Tuesday, November 6, 2007

Not going back

I still haven't told my boss that I'm not planning to come back to work after little guy arrives. At first it was all up in the air, I couldn't decide what to do. After checking into some childcare options, I decided I really didn't want someone else watching our child. Then I came up with the idea to watch one or 2 other people's kids. M and I threw the idea around for awhile and finally decided that me staying home was best for our family.

My mom owns a daycare and for 7 years I helped her out daily. I figure that I can handle watching a couple children. Besides, it will bring in just enough extra money to help keep our budget from being too tight.
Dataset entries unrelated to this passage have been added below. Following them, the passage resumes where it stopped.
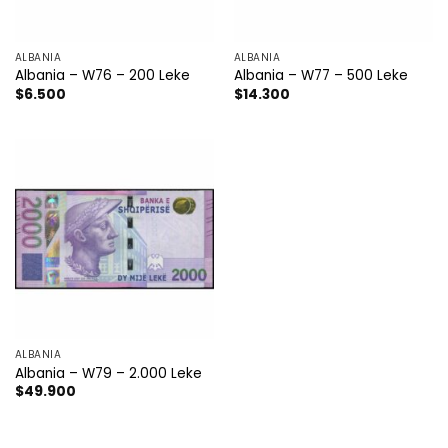
ALBANIA
ALBANIA
Albania – W76 – 200 Leke
Albania – W77 – 500 Leke
$
6.500
$
14.300
ALBANIA
Albania – W79 – 2.000 Leke
$
49.900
The problem is I need to talk to my boss. He knows there is a possibility I won't come back. He hired someone just in time so they could be well trained by the time I go on leave. I am just really nervous about talking to him. I already know he won't be mad or upset, I'm just anxious about the conversation. I had the conversation all planned out in my head, I planned to tell him today, then he left for the rest of the day. I have to tell him, and soon!

4 comments:

Michelle said...

I recently resigned from my job, too. I want to be home with my babe! Anyway - I found it much, much easier once I had a letter. I brought the letter in with me, then I didn't have to worry about what I did or didn't remember to say, I just had to say I made a decision not to return & hand her the letter - full of things about how much I enjoyed my time there, but my priorities have changed, blah, blah, blah. It helped keep my head straight.

ultimatejourney said...

Congratulations on making a big decision. I get all nervous about conversations like that too. I hope it goes smoothly.

Geohde said...

Good luck with your chat with the boss. I wouldn't go back, either...

J

Kristen said...

Good luck with the conversation! I'm sure it will go just fine and you'll look back and wonder why you worried so much. I get really nervous before big conversations too - especially with work. When I confessed about my infertility treatment, my boss was so supportive and I found out she was a fellow infertile too - of the secondary nature - so it's amazing how things can turn out sometimes.